Göz tansiyonu hakkında bilgi veren Opr. Dr. Nurcan Gürkaynak, “Göz içerisinde, göz içi sıvısı olarak adlandırılan özel bir dolaşım sistemi vardır. Bu sıvı göz içerisinde sürekli giriş çıkış yaparak göz içerisindeki dokuları beslemekte ve 2 saatte bir yenilenmektedir. Glokomda sıvının göze girişinde sorun yoktur ancak gözü terk etmesini sağlayan kanallarda direnç geliştiğinden, sıvı gözde birikir ve göz içi basınç (göz tansiyonu ) artar. Bu yüksek basınç, görme sinir liflerinde bası ve kurumaya neden olur” diye konuştu.

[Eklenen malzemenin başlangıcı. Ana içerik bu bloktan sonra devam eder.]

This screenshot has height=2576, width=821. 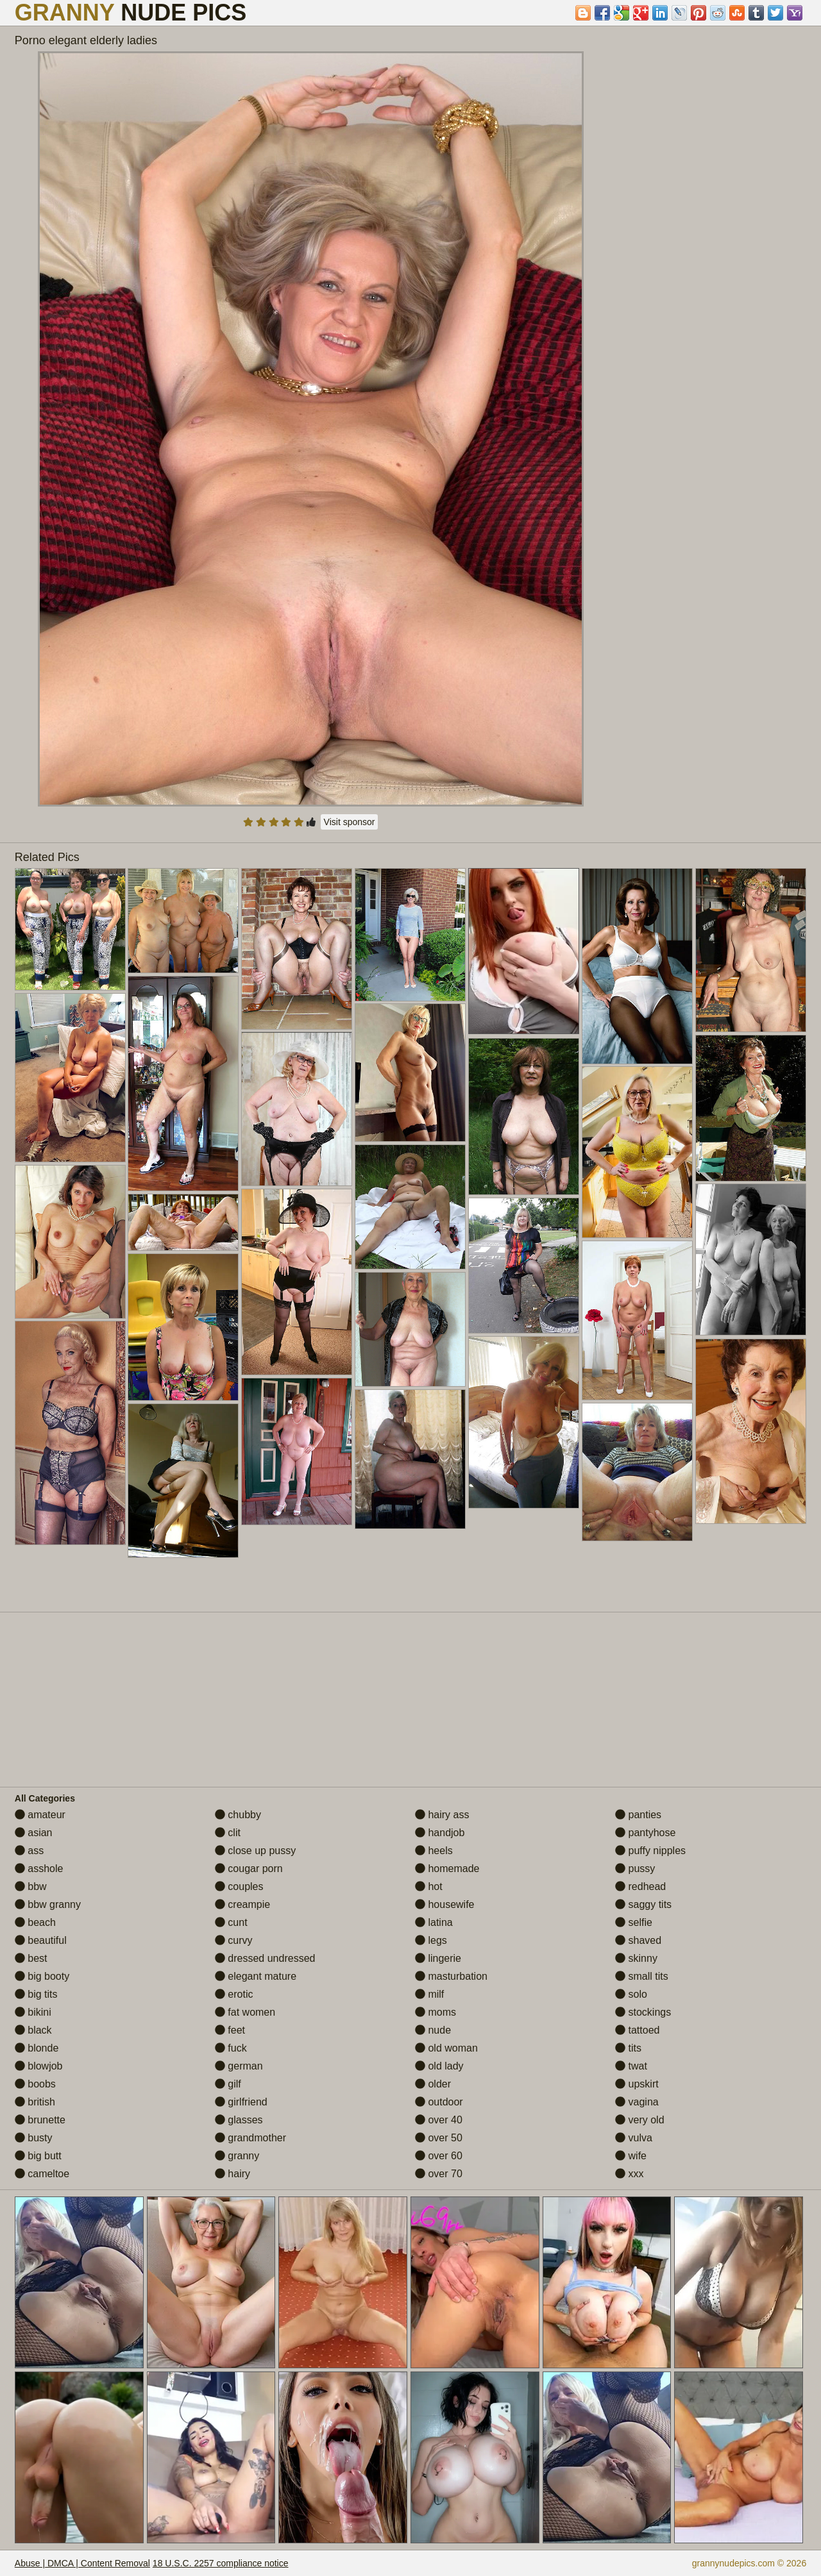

Glokomun genellikle sıradan bir gözlük muayenesi veya basit nedenle doktora başvuran hastalarda yapılan muayene sırasında tesadüfen teşhis edilebildiğini belirten Dr. Nurcan Gürkaynak şöyle devam etti: “Bu nedenle her göz muayenesinde göz tansiyonun un ölçümü ihmal edilmemelidir. Erken teşhis için sağlıklı bireylerde tarama muayeneleri çok önemlidir. Çok az olmakla birlikte bir kısım hastada ‘akut glokom krizi’ olarak adlandırılan göz içi basıncın aniden çok yükselmesi ile şiddetli göz ağrısı, baş ağrısı, göz kanlanması, bulantı, kusma şeklinde kendini gösterir. Bu durum acil tedavi gerektirir. Normal toplumda göz içi basıncı 10-21 mmHg arasındadır. Her yüksek göz içi basıncına sahip olan kişi glokom hastası değildir. Muayenede öncelikle hastaların göz tansiyonu ölçülerek ve özel mercekler yardımıyla görme sinirinin görünümüne bakarak glokomdan şüphe edilir. Burada önemli olan diğer bir muayene de kornea kalınlığı ölçümüdür. Korneası kalın gözlerde, göz tansiyonu daha yüksek çıkar. Bu da yanlış tanı konulmasına neden olur. Glokom hastalığında kesin tanı koyabilmek için görme sinirindeki hasarın kanıtlanması gerekir. Göz tansiyonu sınırda yüksek olan ancak görme sinir hasarı olmayan gözler ‘oküler hipertansiyon’ ya da ‘glokom şüphesi’ olarak adlandırılır. Son yıllara kadar glokom hasarını tespit etmek ve hastalığı takip etnmek için elimizde sadece ‘görme alanı incelemesi’ yöntemi vardı. Bu test yaklaşık yarım saat sürmekte olup, yaşlı ve uyum sorunu olan hastalarda hatalı sonuçlar verebilmektedir. Şimdi elimizde mevcut olan optik koherans tomografi (OCT) cihazı ile görme alanı çekimindeki gibi hastanın ifadesine bağımlı olmaksızın optik sinirin değerlendirilmesi, kornea kalınlığı ve ön kamera açısının ölçümü yapılarak tam bir glokom muayenesi ve glokomun erken tanısı mümkün olmaktadır. OCT çekimi yaklaşık 1-2 dakika sürer, erken tanı konmasının yanı sıra, tedavinin takibinde çok yararlı olup, bugün için glokomda altın standart olarak kabul edilen bir tetkiktir. OCT taraması kişiye zararsız bir tanı yöntemidir, radyasyon yaymaz, göze teması yoktur, göze ilaç uygulanmasını gerektirmez. Görme alanı muayenesi ile, görme sinir hücrelerinin yüzde 30-40’ı tahrip olduktan sonra, hastalık teşhis edilebilmektedir. Bu nedenlerle görme alanı muayenesi ancak ilerlemiş evrede yararlı olabilmektedir. Günümüzde asıl amaç, glokomun erken teşhisi için OCT cihazıyla çekim yapılarak glokom değerlendirmesi yapmaktır.”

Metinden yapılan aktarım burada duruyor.